Or qu’est-ce que s’éloigner sans s’en aller ? C’est s’étendre. C’est ce que Leibniz appellerait l’amplitude d’âme. Pour qu’en déployant une action nous nous étendions, il faut qu’il y a une dilatation, donc un centre même mouvant. Or ce que semble dire la question de la huitième élégie, c’est que l’humain est perpétuellement mobile, point d’éloignement sur lequel on n’a pas prise. Qui n’a pas fait l’expérience exaspérante de quelqu’un a qui on dit quelque chose qui nous paraît important, tandis que cette personne dérive ailleurs, ne se fixe pas à ce qui vient d’être dit (précisément parce qu’elle ressent une intention d’importance chez son vis-à-vis) ? On donne un rivage à l’escalier, mais celui-ci est déjà en partance, préférant le vague de la mer à la révélation qu’on lui offre et à laquelle il ne portera pas foi. Mais l’esprit de l'escale fera que cette personne repensera plus tard, probablement, à ce qu’on lui a dit, à la dernière escale, puisqu’une escale se définit toujours par les escales passées et à venir.

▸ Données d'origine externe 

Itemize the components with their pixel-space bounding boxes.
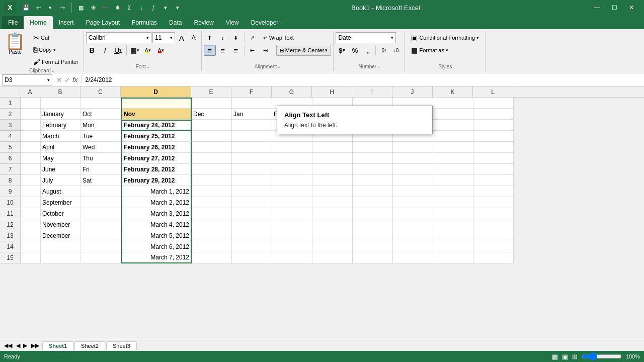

"Nous ne sommes pas en accord. Sommes pas, comme les oiseaux migrateurs, informés", dit la quatrième élégie. S’il y avait en nous un flair vital, s’il y avait en nous quelque chose de l’ordre d’un instinct de vie projectif, qui nous pousserait vers une plus grande vitalité dans l’avenir, alors peut-être nous vivrions au présent, en accord avec le présent. Mais nous n’avons aucune information immédiate de ce que notre acte présent pourra donner dans l’avenir, tandis que l’oiseau sait que sa migration l’emporte vers le point d’eau et le meilleur temps. L’oiseau a une foi aveugle dans sa migration, son déplacement est orienté, et de plus il ne perd pas de vue son point d’origine puisqu’il y retournera. L’oiseau migrateur étend son âme, de son point de départ à son point d’arrivée. L’homme, manquant d’information, manquant en apparence d’instinct de vie projectif, se déplace en perdant de vue son point de départ : il fait escale, mais ne sait plus d’où il est parti, pourquoi il est parti, et où il va.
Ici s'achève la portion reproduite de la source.